Assault and battery crimes often are charged together, but they do involve different elements and may not necessarily require that there be any physical contact. Here are the more common types of assault and battery in California:
There are different degrees of assault including simple assault, assault with a deadly weapon, and assault with a firearm.
You can be charged and convicted of simple assault if you unlawfully attempted to commit an injury on someone else and had the present ability to do so. You need not have had any physical contact with the victim or have caused an injury, but you must have been aware that your conduct would likely result in the application of force. The force applied need not have resulted in causing pain to the victim but you knew that it was possible.
Examples include a fight where punches are thrown but none land or cause any significant injury, or where threats of violence are made.
Simple assault is generally a misdemeanor, which carries a possible prison time of up to 6 months and a $1,000 fine.
It is possible to charge a simple assault as a felony depending on who is the target of the assault. For instance, threatening or assaulting public workers or healthcare providers who are acting in their capacity may subject the perpetrator to more severe penalties. In these cases, the accused faces county jail time of up to one year, a fine of up to $2000, and one year of probation.

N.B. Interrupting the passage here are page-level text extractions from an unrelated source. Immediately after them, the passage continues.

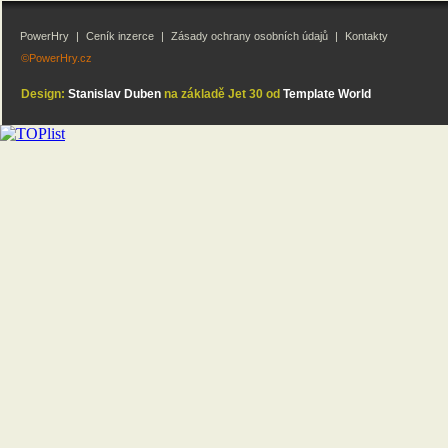
PowerHry
|
Ceník inzerce
|
Zásady ochrany osobních údajů
|
Kontakty
©PowerHry.cz
Design:
Stanislav Duben
na základě Jet 30 od
Template World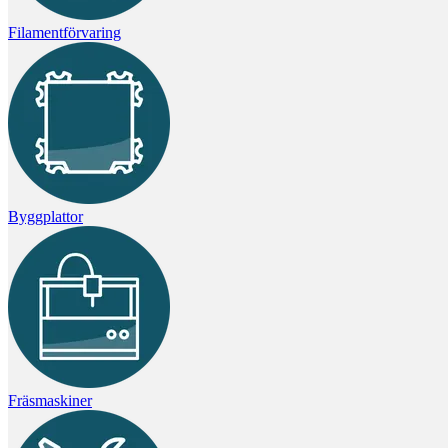
Filamentförvaring
Byggplattor
Fräsmaskiner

If the simple assault was directed towards a police officer, corrections officer, or juror, you could be charged with a felony even if the offense would normally qualify as a misdemeanor.
A simple assault as felony carries a county or state prison sentence of 16 months to 3 years, a fine of up to $2,000, and probation of 1 to 3 years.
This involves an assault with an object or instrument, not a firearm, that is likely to cause serious bodily harm. An example is the use of a baseball bat, hammer, sharp instrument, rock, bottle, or a car. A body part does not qualify as a deadly weapon unless you use your hands or feet, or mouth, repeatedly to inflict great bodily harm.
Again, you need not have made any contact with the victim, only that you had the intent and were able to do so.
You could be charged with a misdemeanor depending on the weapon used and if any serious injury resulted. The penalty is up to one year in county jail, a maximum $10,000 fine, and participation in a court-ordered anger management class.
This is a felony and carries a state prison sentence of 2-4 years and a fine up to $10,000. You also could receive a “strike.”
This offense includes the unlawful act of shooting a firearm at someone or attempting to do so, or pointing a loaded firearm at someone in a threatening fashion, or striking someone with a firearm.
If charged as a misdemeanor, the accused faces from 6 months to one year in county jail and a $10,000 fine.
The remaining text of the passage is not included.